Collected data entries
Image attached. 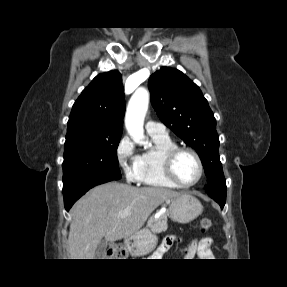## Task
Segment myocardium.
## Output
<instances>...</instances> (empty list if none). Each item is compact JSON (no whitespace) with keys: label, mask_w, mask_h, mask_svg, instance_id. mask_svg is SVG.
<instances>
[{"label":"myocardium","mask_w":287,"mask_h":287,"mask_svg":"<svg viewBox=\"0 0 287 287\" xmlns=\"http://www.w3.org/2000/svg\"><path fill=\"white\" fill-rule=\"evenodd\" d=\"M183 152L191 154L196 159L198 166H199V175L197 179L194 182L189 183V184H184L180 182V180L176 176L175 169H174V164H175V160L177 156ZM163 167H164L166 176L180 188L194 187L201 181L204 175V164H203V161L200 155L194 149L189 148V147L176 146L168 150L167 152H165L163 156Z\"/></svg>","instance_id":"1"}]
</instances>
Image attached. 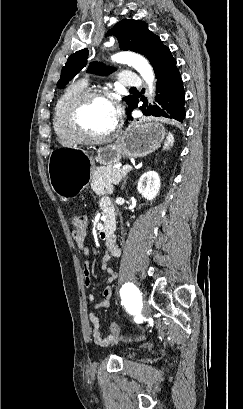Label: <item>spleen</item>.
I'll use <instances>...</instances> for the list:
<instances>
[{
	"label": "spleen",
	"instance_id": "spleen-1",
	"mask_svg": "<svg viewBox=\"0 0 243 409\" xmlns=\"http://www.w3.org/2000/svg\"><path fill=\"white\" fill-rule=\"evenodd\" d=\"M173 144H174V137L171 133H168L163 149H169L170 147L173 146Z\"/></svg>",
	"mask_w": 243,
	"mask_h": 409
}]
</instances>
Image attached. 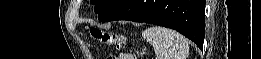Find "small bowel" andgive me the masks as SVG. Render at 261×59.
Returning a JSON list of instances; mask_svg holds the SVG:
<instances>
[{
    "label": "small bowel",
    "mask_w": 261,
    "mask_h": 59,
    "mask_svg": "<svg viewBox=\"0 0 261 59\" xmlns=\"http://www.w3.org/2000/svg\"><path fill=\"white\" fill-rule=\"evenodd\" d=\"M122 56L123 57H129V58H121ZM119 58H121V59H133V57L128 55V54H122Z\"/></svg>",
    "instance_id": "small-bowel-1"
}]
</instances>
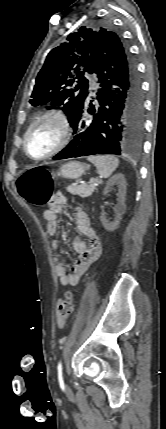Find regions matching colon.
Here are the masks:
<instances>
[{
  "label": "colon",
  "mask_w": 166,
  "mask_h": 429,
  "mask_svg": "<svg viewBox=\"0 0 166 429\" xmlns=\"http://www.w3.org/2000/svg\"><path fill=\"white\" fill-rule=\"evenodd\" d=\"M53 179L50 172L41 166L26 169L17 180L19 194L29 203L43 206L48 203L52 193ZM74 312V299L71 293L58 302L57 316L61 323L67 322Z\"/></svg>",
  "instance_id": "colon-1"
}]
</instances>
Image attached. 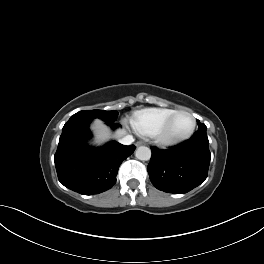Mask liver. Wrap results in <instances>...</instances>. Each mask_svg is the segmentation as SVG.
<instances>
[{"label": "liver", "mask_w": 264, "mask_h": 264, "mask_svg": "<svg viewBox=\"0 0 264 264\" xmlns=\"http://www.w3.org/2000/svg\"><path fill=\"white\" fill-rule=\"evenodd\" d=\"M93 129L95 133L96 142H104L110 136L109 128L101 121L96 119L93 123ZM125 134V130H117L116 136H122Z\"/></svg>", "instance_id": "6515ba94"}]
</instances>
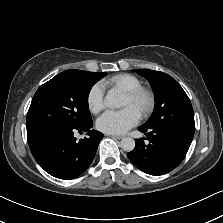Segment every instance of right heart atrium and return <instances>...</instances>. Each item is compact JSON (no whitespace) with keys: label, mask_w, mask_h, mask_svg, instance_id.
Returning a JSON list of instances; mask_svg holds the SVG:
<instances>
[{"label":"right heart atrium","mask_w":223,"mask_h":223,"mask_svg":"<svg viewBox=\"0 0 223 223\" xmlns=\"http://www.w3.org/2000/svg\"><path fill=\"white\" fill-rule=\"evenodd\" d=\"M104 93L105 84L102 82L95 83L89 89L87 94V106L92 113L96 114L104 108Z\"/></svg>","instance_id":"right-heart-atrium-1"}]
</instances>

## Goal of the exercise
Only the lines from the line with "Segment every instance" through the closing line of the data, both included, should be set down, exactly as written and without pictures.

## Solved exercise
Segment every instance of right heart atrium and return <instances>...</instances>. Each item is compact JSON (no whitespace) with keys: label, mask_w, mask_h, mask_svg, instance_id.
Returning a JSON list of instances; mask_svg holds the SVG:
<instances>
[{"label":"right heart atrium","mask_w":223,"mask_h":223,"mask_svg":"<svg viewBox=\"0 0 223 223\" xmlns=\"http://www.w3.org/2000/svg\"><path fill=\"white\" fill-rule=\"evenodd\" d=\"M104 93L105 84L102 82L95 83L89 89L87 94V106L92 113L96 114L104 108Z\"/></svg>","instance_id":"right-heart-atrium-1"}]
</instances>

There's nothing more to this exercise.